▸ Data extracts:
·····
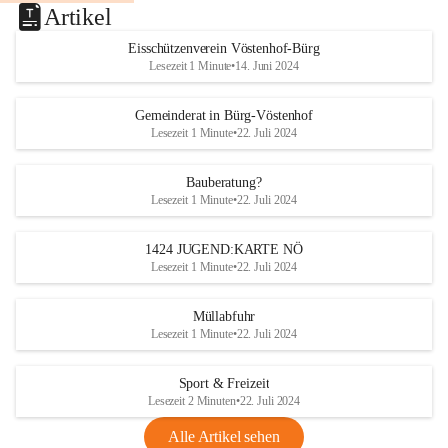
Artikel
Eisschützenverein Vöstenhof-Bürg
Lesezeit 1 Minute
•
14. Juni 2024
Gemeinderat in Bürg-Vöstenhof
Lesezeit 1 Minute
•
22. Juli 2024
Bauberatung?
Lesezeit 1 Minute
•
22. Juli 2024
1424 JUGEND:KARTE NÖ
Lesezeit 1 Minute
•
22. Juli 2024
Müllabfuhr
Lesezeit 1 Minute
•
22. Juli 2024
Sport & Freizeit
Lesezeit 2 Minuten
•
22. Juli 2024
Alle Artikel sehen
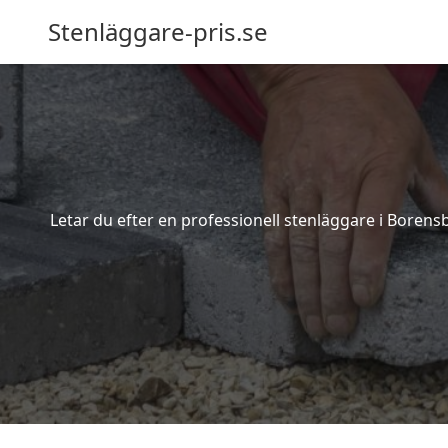
Stenläggare-pris.se
Letar du efter en professionell stenläggare i Borens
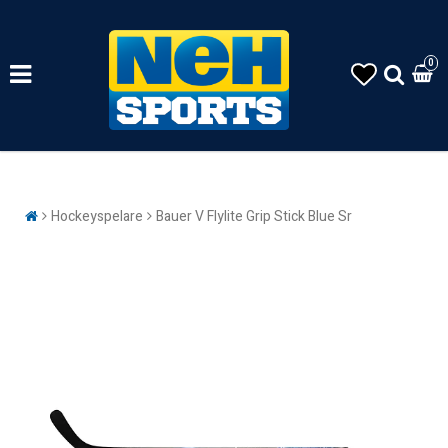
0
Hockeyspelare
Bauer V Flylite Grip Stick Blue Sr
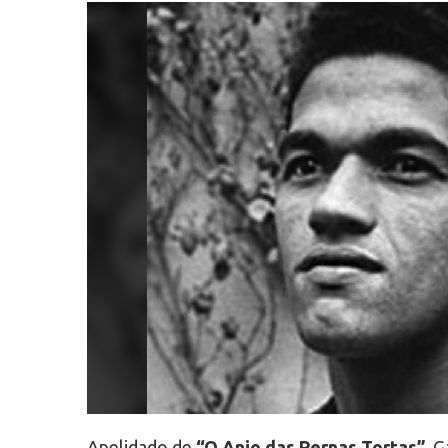
Apelidado de
“O Anjo das Pernas Tortas”
, 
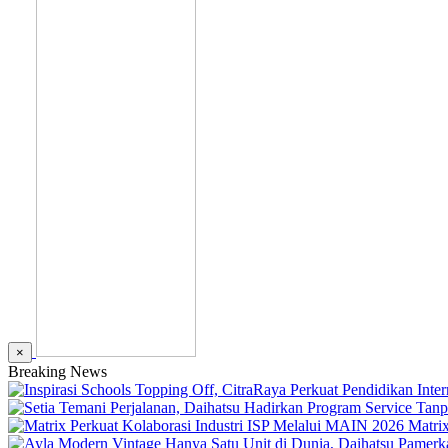
×
Breaking News
Matri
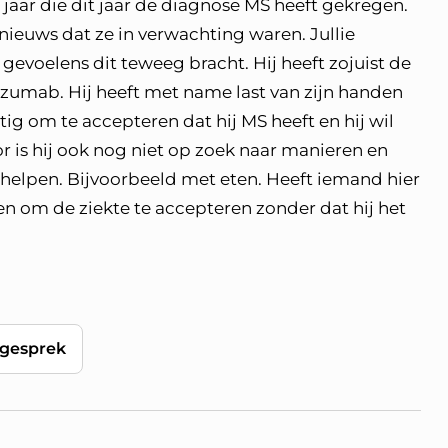
jaar die dit jaar de diagnose MS heeft gekregen.
nieuws dat ze in verwachting waren. Jullie
gevoelens dit teweeg bracht. Hij heeft zojuist de
zumab. Hij heeft met name last van zijn handen
astig om te accepteren dat hij MS heeft en hij wil
r is hij ook nog niet op zoek naar manieren en
elpen. Bijvoorbeeld met eten. Heeft iemand hier
 om de ziekte te accepteren zonder dat hij het
gesprek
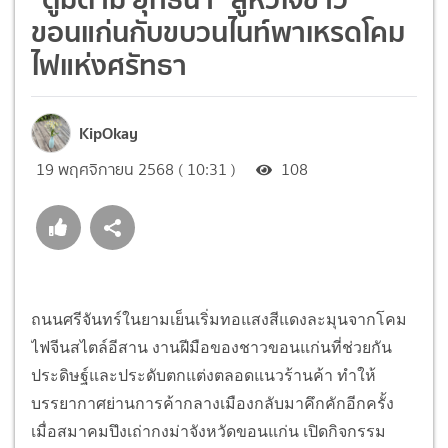
ขอนแก่นกับขบวนไนท์พาเหรดโคม
ไฟแห่งศรัทธา
KipOkay
19 พฤศจิกายน 2568 ( 10:31 )
108
ถนนศรีจันทร์ในยามเย็นเริ่มทอแสงสีแดงละมุนจากโคม
ไฟจีนสไตล์อีสาน งานฝีมือของชาวขอนแก่นที่ช่วยกัน
ประดิษฐ์และประดับตกแต่งตลอดแนวร้านค้า ทำให้
บรรยากาศย่านการค้ากลางเมืองกลับมาคึกคักอีกครั้ง
เมื่อสมาคมปึงเถ่ากงม่าจังหวัดขอนแก่น เปิดกิจกรรม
·····
▸ Exercise brief: Apart from the images, please copy every line of the data exactly as written.

▸ Task output:
Artikel
Eisschützenverein Vöstenhof-Bürg
Lesezeit 1 Minute
•
14. Juni 2024
Gemeinderat in Bürg-Vöstenhof
Lesezeit 1 Minute
•
22. Juli 2024
Bauberatung?
Lesezeit 1 Minute
•
22. Juli 2024
1424 JUGEND:KARTE NÖ
Lesezeit 1 Minute
•
22. Juli 2024
Müllabfuhr
Lesezeit 1 Minute
•
22. Juli 2024
Sport & Freizeit
Lesezeit 2 Minuten
•
22. Juli 2024
Alle Artikel sehen
Stenläggare-pris.se
Letar du efter en professionell stenläggare i Borens
0
Hockeyspelare
Bauer V Flylite Grip Stick Blue Sr
Apelidado de
“O Anjo das Pernas Tortas”
, 
×
Breaking News
Matri
jaar die dit jaar de diagnose MS heeft gekregen.
nieuws dat ze in verwachting waren. Jullie
gevoelens dit teweeg bracht. Hij heeft zojuist de
zumab. Hij heeft met name last van zijn handen
astig om te accepteren dat hij MS heeft en hij wil
r is hij ook nog niet op zoek naar manieren en
elpen. Bijvoorbeeld met eten. Heeft iemand hier
 om de ziekte te accepteren zonder dat hij het
gesprek
ขอนแก่นกับขบวนไนท์พาเหรดโคม
ไฟแห่งศรัทธา
KipOkay
19 พฤศจิกายน 2568 ( 10:31 )
108
ถนนศรีจันทร์ในยามเย็นเริ่มทอแสงสีแดงละมุนจากโคม
ไฟจีนสไตล์อีสาน งานฝีมือของชาวขอนแก่นที่ช่วยกัน
ประดิษฐ์และประดับตกแต่งตลอดแนวร้านค้า ทำให้
บรรยากาศย่านการค้ากลางเมืองกลับมาคึกคักอีกครั้ง
เมื่อสมาคมปึงเถ่ากงม่าจังหวัดขอนแก่น เปิดกิจกรรม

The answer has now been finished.